Yeah, if you’re an entrepreneur and you have a flexible morality that allows you to take advantage of “ease of migration” and “fluid labor laws” while benefitting from the “rule of law” and other nice infrastructure that everyone else pays for with their taxes, then it’s a sweeeeet deal. Good for Marc Andreeson! I used to admire the team who came up with Mosaic, the first browser I ever wrote HTML pages for back in 1995. But he is symptomatic of many people who think that just because this economy is working swell for him that we can all jump on the “I wanna be a rich entrepreneur!” bandwagon.

As I’ve pointed out before, biopharma R&D is a team sport, a collaborative activity where the credit is spread among many people. It does not adapt well to a start up economy where there are promises of fabulous riches made to a select few people of “talent”. Sure , there will be exceptions but what Marc will never know is how many cures did not get made because the research was not sexy enough to get the funding it needed.

And don’t even get me started about the companies and universities that make you sign over your patent rights as a condition of employment. When we were all in corporate labs with mostly stable jobs and a decent standard of living, we didn’t think twice about it. The company paid for the capital and overhead, we gave them a patent. It was fair. Now, all the risk is born by the researcher and they can’t keep their intellectual property.

Anyway, I won’t go on and on about it because you’ve heard it all before. My point is that as much as the candidates talk about retraining and having the work force catch up with technology, they seem to be ignoring the fact that there are millions of highly trained tech and R&D workers with all of the tech skills a company could want who are forced into lives that are pretty similar to migrant labor. Sure, the pay might be good for short periods of time but stretch that out over 40 years of a typical worker’s life and it’s a bad deal. There is so much uncertainty that it is going to have, and is currently having, a significant impact on the economy going forward.

We need to do something about those fluid labor laws where it is easy to lay people off for no good reason at any time, and we need to give foreign workers green cards when they are hired here so that their lives are not subject to the whims of vulture capitalism. If we really, really need highly educated foreign born citizens, then they are valuable enough to treat them as human beings, decently, with an opportunity to find other jobs if they are laid off due to no fault of their own.

Which one of our candidates is getting a clue?

I submit to you two recent interviews that Hillary has given recently. One is with Ezra Klein where they talked about policy. When I heard this, I could swear she’s been reading this blog for the last several years.

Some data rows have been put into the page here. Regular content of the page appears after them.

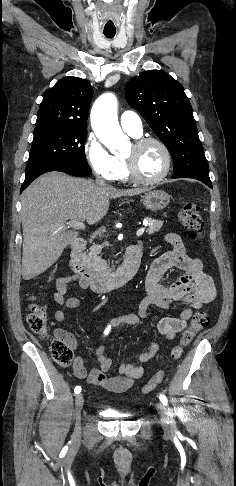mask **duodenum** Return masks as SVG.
Segmentation results:
<instances>
[{"label":"duodenum","mask_w":236,"mask_h":486,"mask_svg":"<svg viewBox=\"0 0 236 486\" xmlns=\"http://www.w3.org/2000/svg\"><path fill=\"white\" fill-rule=\"evenodd\" d=\"M86 242L77 238L70 244V267L94 292H107L119 288L130 281L140 265L142 249L131 245L126 249L125 258L119 268L111 274L89 268L83 260Z\"/></svg>","instance_id":"410a0bca"}]
</instances>
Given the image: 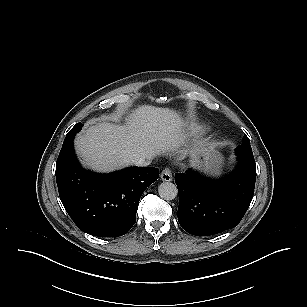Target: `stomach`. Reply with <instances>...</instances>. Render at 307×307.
I'll use <instances>...</instances> for the list:
<instances>
[{
    "label": "stomach",
    "instance_id": "1",
    "mask_svg": "<svg viewBox=\"0 0 307 307\" xmlns=\"http://www.w3.org/2000/svg\"><path fill=\"white\" fill-rule=\"evenodd\" d=\"M221 164L222 158L220 154L211 152L209 155L204 157V161L201 166H203L208 173L217 175L220 173Z\"/></svg>",
    "mask_w": 307,
    "mask_h": 307
}]
</instances>
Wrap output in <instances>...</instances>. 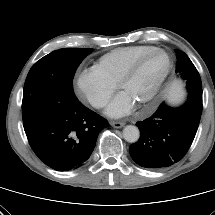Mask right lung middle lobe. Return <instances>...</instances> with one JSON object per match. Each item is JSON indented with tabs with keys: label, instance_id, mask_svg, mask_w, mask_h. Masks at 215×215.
I'll use <instances>...</instances> for the list:
<instances>
[{
	"label": "right lung middle lobe",
	"instance_id": "obj_1",
	"mask_svg": "<svg viewBox=\"0 0 215 215\" xmlns=\"http://www.w3.org/2000/svg\"><path fill=\"white\" fill-rule=\"evenodd\" d=\"M92 50L59 49L32 66L25 81L22 101L25 131L64 106L80 102L74 94L72 79L79 64Z\"/></svg>",
	"mask_w": 215,
	"mask_h": 215
}]
</instances>
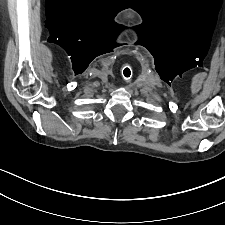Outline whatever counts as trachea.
I'll return each instance as SVG.
<instances>
[{
  "instance_id": "obj_1",
  "label": "trachea",
  "mask_w": 225,
  "mask_h": 225,
  "mask_svg": "<svg viewBox=\"0 0 225 225\" xmlns=\"http://www.w3.org/2000/svg\"><path fill=\"white\" fill-rule=\"evenodd\" d=\"M123 75H124V77H127L126 72H125V69L123 71Z\"/></svg>"
}]
</instances>
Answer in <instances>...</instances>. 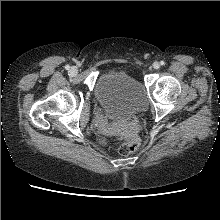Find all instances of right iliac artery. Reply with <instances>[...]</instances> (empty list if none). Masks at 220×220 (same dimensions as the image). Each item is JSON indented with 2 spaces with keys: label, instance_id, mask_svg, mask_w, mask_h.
Returning a JSON list of instances; mask_svg holds the SVG:
<instances>
[{
  "label": "right iliac artery",
  "instance_id": "obj_1",
  "mask_svg": "<svg viewBox=\"0 0 220 220\" xmlns=\"http://www.w3.org/2000/svg\"><path fill=\"white\" fill-rule=\"evenodd\" d=\"M65 68H66L67 70H69L70 67L67 65Z\"/></svg>",
  "mask_w": 220,
  "mask_h": 220
}]
</instances>
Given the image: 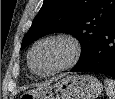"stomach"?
Wrapping results in <instances>:
<instances>
[{"instance_id":"obj_1","label":"stomach","mask_w":115,"mask_h":99,"mask_svg":"<svg viewBox=\"0 0 115 99\" xmlns=\"http://www.w3.org/2000/svg\"><path fill=\"white\" fill-rule=\"evenodd\" d=\"M102 91L101 82L91 75H72L53 85L26 91L25 99H96Z\"/></svg>"}]
</instances>
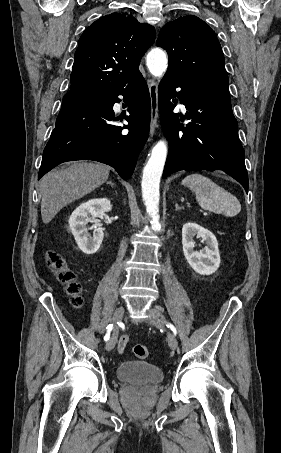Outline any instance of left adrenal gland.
Returning <instances> with one entry per match:
<instances>
[{"instance_id": "obj_1", "label": "left adrenal gland", "mask_w": 281, "mask_h": 453, "mask_svg": "<svg viewBox=\"0 0 281 453\" xmlns=\"http://www.w3.org/2000/svg\"><path fill=\"white\" fill-rule=\"evenodd\" d=\"M179 208H180V206H179V204H177V202H176V204H175V210H179Z\"/></svg>"}]
</instances>
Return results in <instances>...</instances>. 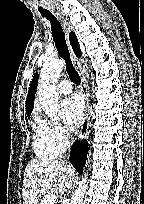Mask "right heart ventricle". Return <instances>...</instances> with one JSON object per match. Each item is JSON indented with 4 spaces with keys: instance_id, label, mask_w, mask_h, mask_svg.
Returning <instances> with one entry per match:
<instances>
[{
    "instance_id": "e07e8e85",
    "label": "right heart ventricle",
    "mask_w": 144,
    "mask_h": 204,
    "mask_svg": "<svg viewBox=\"0 0 144 204\" xmlns=\"http://www.w3.org/2000/svg\"><path fill=\"white\" fill-rule=\"evenodd\" d=\"M33 132V150L39 158L54 160L61 155L62 151L51 142L48 136L45 120L37 115L33 120Z\"/></svg>"
}]
</instances>
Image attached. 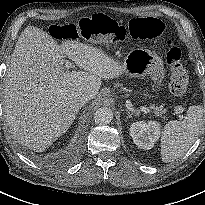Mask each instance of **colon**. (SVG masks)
<instances>
[{
  "mask_svg": "<svg viewBox=\"0 0 205 205\" xmlns=\"http://www.w3.org/2000/svg\"><path fill=\"white\" fill-rule=\"evenodd\" d=\"M129 35L134 40H153L158 38L164 30L162 22L154 17H136L129 22ZM49 33L58 41L83 39L88 42L105 44L121 43L125 39V32L108 16L102 13L85 17L77 24H52ZM171 77L169 87L173 94L181 96L188 88L189 77L181 60L179 47L170 41L166 54Z\"/></svg>",
  "mask_w": 205,
  "mask_h": 205,
  "instance_id": "1",
  "label": "colon"
}]
</instances>
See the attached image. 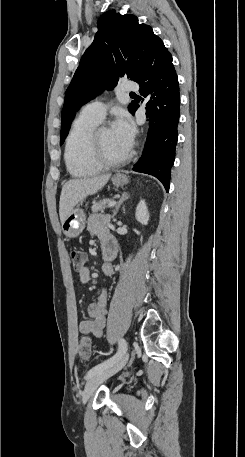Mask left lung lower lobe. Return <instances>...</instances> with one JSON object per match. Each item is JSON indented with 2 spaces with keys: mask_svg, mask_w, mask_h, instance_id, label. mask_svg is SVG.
Here are the masks:
<instances>
[{
  "mask_svg": "<svg viewBox=\"0 0 245 457\" xmlns=\"http://www.w3.org/2000/svg\"><path fill=\"white\" fill-rule=\"evenodd\" d=\"M136 82L140 85L139 92L148 97L146 110L150 124L142 157L133 170L155 176L168 192L178 141L180 94L172 56L164 44L150 54ZM138 107L133 102L130 113L134 114Z\"/></svg>",
  "mask_w": 245,
  "mask_h": 457,
  "instance_id": "0a47b994",
  "label": "left lung lower lobe"
}]
</instances>
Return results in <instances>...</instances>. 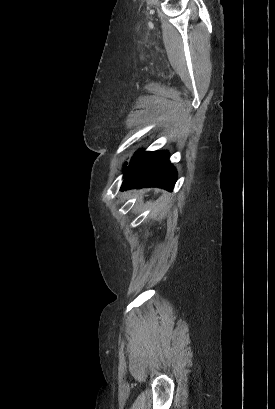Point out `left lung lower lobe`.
I'll return each instance as SVG.
<instances>
[{"mask_svg": "<svg viewBox=\"0 0 275 409\" xmlns=\"http://www.w3.org/2000/svg\"><path fill=\"white\" fill-rule=\"evenodd\" d=\"M121 191L131 188L160 187L172 191L177 172L167 151H138L124 169Z\"/></svg>", "mask_w": 275, "mask_h": 409, "instance_id": "left-lung-lower-lobe-1", "label": "left lung lower lobe"}]
</instances>
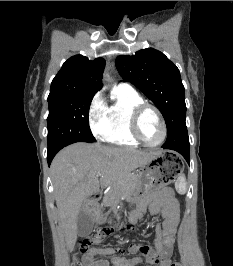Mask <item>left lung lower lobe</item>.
<instances>
[{
	"label": "left lung lower lobe",
	"instance_id": "1",
	"mask_svg": "<svg viewBox=\"0 0 233 266\" xmlns=\"http://www.w3.org/2000/svg\"><path fill=\"white\" fill-rule=\"evenodd\" d=\"M163 148L179 152L186 159L188 164H190V147L186 125L181 126L176 132L169 135L163 145Z\"/></svg>",
	"mask_w": 233,
	"mask_h": 266
}]
</instances>
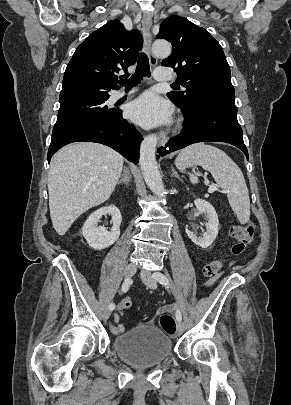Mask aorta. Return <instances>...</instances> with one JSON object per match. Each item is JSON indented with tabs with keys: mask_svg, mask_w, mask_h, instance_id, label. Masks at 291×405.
<instances>
[{
	"mask_svg": "<svg viewBox=\"0 0 291 405\" xmlns=\"http://www.w3.org/2000/svg\"><path fill=\"white\" fill-rule=\"evenodd\" d=\"M153 53L159 57L171 54V45L166 40H156L152 45ZM157 136L151 134L144 138L140 146V160L143 178L149 189L156 195L163 197L165 189L156 162Z\"/></svg>",
	"mask_w": 291,
	"mask_h": 405,
	"instance_id": "762f6f07",
	"label": "aorta"
}]
</instances>
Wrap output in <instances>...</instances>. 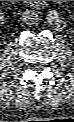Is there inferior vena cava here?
<instances>
[{"mask_svg":"<svg viewBox=\"0 0 74 122\" xmlns=\"http://www.w3.org/2000/svg\"><path fill=\"white\" fill-rule=\"evenodd\" d=\"M36 17H37V14L31 10H26L21 14L22 21L27 24L30 23V19H35Z\"/></svg>","mask_w":74,"mask_h":122,"instance_id":"602c4592","label":"inferior vena cava"}]
</instances>
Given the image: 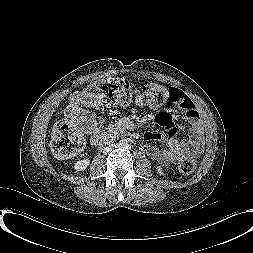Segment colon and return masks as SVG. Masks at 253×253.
<instances>
[{
  "instance_id": "obj_1",
  "label": "colon",
  "mask_w": 253,
  "mask_h": 253,
  "mask_svg": "<svg viewBox=\"0 0 253 253\" xmlns=\"http://www.w3.org/2000/svg\"><path fill=\"white\" fill-rule=\"evenodd\" d=\"M175 99V92L162 86H150L144 91L134 92L131 85L123 79H103L90 85L80 94L81 102L88 107L128 105L135 102L151 108L159 107ZM84 146L79 130L70 122H61L51 137V150L61 159L78 154ZM196 167L192 157L179 160L178 168L183 174H191Z\"/></svg>"
}]
</instances>
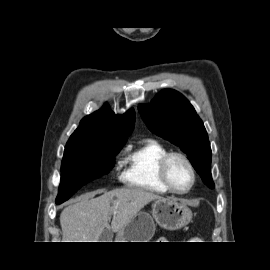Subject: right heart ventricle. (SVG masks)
<instances>
[{
	"instance_id": "obj_1",
	"label": "right heart ventricle",
	"mask_w": 270,
	"mask_h": 270,
	"mask_svg": "<svg viewBox=\"0 0 270 270\" xmlns=\"http://www.w3.org/2000/svg\"><path fill=\"white\" fill-rule=\"evenodd\" d=\"M169 153L159 141L148 139L131 149L125 157L122 174L124 183L139 190L155 194H166L169 190L159 175L161 159Z\"/></svg>"
}]
</instances>
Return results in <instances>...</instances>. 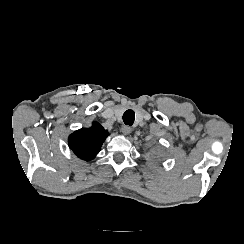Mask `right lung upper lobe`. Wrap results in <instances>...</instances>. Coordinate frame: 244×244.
Masks as SVG:
<instances>
[{"instance_id": "1", "label": "right lung upper lobe", "mask_w": 244, "mask_h": 244, "mask_svg": "<svg viewBox=\"0 0 244 244\" xmlns=\"http://www.w3.org/2000/svg\"><path fill=\"white\" fill-rule=\"evenodd\" d=\"M108 132L98 123L93 122L90 128H81L69 136L70 149L85 161L92 160L101 149Z\"/></svg>"}]
</instances>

She uses the words like “churn” to refer to the practice of large corporations to be perpetually overturning their work force every couple of years.

The other is the interview she gave to Charlie Rose last week where she says that “income insecurity” is a big problem. If she really means it, she will also have to acknowledge that profit sharing does NOT lead to secure incomes. She’s going to have to go back and talk to the Andreesons and other Obama’s supporters and tell them that’s not going to cut it.

The best thing about these interviews besides her command of policy, her confidence and her passion, is that she seems to have really started to listen. America is not as dark and foreboding as Trump would make us believe. But all is not well in terms of the economy and work and no one believes the current administration’s rosy scenarios and PR team. That is where the anger is coming from. We get a steady stream of Pravda media and it isn’t squaring with our own lives. Politicians, and by that I mean Republicans and some student body president Democrats, can only pull this off for so long before the electorate throws them all out.

She’s getting it. Good. That’s what I want to hear.